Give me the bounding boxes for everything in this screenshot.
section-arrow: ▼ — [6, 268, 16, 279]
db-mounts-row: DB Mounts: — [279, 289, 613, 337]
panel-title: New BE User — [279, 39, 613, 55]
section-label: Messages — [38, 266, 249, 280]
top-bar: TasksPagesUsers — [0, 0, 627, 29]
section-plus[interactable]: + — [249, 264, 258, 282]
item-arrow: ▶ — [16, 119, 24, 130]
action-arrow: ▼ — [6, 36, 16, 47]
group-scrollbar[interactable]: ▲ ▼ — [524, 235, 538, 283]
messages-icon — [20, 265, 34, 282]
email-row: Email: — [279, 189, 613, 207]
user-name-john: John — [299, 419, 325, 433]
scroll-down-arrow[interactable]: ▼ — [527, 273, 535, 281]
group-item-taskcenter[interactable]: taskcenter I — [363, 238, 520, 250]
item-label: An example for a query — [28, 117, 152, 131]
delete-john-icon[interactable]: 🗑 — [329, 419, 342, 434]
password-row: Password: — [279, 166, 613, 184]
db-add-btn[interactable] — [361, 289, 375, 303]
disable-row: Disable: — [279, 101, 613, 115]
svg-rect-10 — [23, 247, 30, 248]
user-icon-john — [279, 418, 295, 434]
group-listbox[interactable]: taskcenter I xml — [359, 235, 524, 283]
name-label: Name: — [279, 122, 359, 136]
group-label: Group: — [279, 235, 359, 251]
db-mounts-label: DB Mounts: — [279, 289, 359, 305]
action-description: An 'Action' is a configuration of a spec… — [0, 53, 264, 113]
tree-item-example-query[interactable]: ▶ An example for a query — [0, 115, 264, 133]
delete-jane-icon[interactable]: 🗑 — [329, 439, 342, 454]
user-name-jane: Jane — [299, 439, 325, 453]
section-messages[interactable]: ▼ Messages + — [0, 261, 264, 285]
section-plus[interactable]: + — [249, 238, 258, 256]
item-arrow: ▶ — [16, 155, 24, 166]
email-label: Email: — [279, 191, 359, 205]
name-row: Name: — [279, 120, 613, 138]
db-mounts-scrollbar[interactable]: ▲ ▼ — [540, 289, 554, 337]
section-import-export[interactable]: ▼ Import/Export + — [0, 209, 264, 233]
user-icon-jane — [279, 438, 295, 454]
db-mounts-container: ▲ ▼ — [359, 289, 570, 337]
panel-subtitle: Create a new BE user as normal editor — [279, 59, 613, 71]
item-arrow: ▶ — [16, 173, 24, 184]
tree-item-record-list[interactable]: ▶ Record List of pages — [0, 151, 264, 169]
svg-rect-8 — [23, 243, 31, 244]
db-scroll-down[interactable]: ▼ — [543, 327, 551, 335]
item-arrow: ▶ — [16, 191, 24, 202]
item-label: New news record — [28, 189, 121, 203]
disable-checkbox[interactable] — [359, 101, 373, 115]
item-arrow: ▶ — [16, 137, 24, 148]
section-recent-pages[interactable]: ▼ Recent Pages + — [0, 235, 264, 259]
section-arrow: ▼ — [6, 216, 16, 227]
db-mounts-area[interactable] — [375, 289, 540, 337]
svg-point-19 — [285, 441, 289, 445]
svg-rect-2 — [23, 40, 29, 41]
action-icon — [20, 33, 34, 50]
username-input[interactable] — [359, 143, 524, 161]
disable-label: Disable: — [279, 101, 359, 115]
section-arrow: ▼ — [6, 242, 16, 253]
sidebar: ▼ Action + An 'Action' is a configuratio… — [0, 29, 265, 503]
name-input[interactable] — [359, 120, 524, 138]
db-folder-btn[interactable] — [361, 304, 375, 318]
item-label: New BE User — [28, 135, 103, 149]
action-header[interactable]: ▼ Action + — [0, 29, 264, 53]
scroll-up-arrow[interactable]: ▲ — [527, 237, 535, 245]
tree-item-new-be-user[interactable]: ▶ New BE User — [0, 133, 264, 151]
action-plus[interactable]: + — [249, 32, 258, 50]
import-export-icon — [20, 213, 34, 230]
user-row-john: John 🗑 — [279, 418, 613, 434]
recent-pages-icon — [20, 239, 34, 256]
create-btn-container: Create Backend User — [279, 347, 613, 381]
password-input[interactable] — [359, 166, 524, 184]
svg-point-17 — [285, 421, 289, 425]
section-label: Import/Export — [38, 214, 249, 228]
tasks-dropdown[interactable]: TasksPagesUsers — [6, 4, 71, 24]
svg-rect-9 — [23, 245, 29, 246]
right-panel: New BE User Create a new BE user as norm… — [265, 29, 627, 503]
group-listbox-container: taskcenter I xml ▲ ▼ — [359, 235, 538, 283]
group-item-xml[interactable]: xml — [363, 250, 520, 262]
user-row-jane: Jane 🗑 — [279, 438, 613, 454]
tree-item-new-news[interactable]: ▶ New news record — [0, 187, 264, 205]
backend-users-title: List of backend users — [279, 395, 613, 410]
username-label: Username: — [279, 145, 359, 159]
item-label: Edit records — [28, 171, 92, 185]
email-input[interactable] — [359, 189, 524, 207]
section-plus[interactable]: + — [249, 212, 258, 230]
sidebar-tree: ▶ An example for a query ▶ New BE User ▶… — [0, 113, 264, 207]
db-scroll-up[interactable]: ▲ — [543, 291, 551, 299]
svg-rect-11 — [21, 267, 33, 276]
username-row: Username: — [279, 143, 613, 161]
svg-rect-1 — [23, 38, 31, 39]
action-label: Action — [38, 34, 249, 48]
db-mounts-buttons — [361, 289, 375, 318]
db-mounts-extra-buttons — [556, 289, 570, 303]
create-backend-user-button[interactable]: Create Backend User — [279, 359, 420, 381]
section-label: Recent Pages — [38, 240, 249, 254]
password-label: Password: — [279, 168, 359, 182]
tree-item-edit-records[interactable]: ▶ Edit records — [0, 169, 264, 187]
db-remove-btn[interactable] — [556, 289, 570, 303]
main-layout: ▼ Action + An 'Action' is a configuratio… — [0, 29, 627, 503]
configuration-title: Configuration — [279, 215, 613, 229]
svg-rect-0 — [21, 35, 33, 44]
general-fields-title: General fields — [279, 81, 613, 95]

---------------

## Instructions for the task
Search the material above for the word "sidebar", then copy each line that holds it.

## Output of the task
sidebar: ▼ Action + An 'Action' is a configuratio… — [0, 29, 265, 503]
sidebar-tree: ▶ An example for a query ▶ New BE User ▶… — [0, 113, 264, 207]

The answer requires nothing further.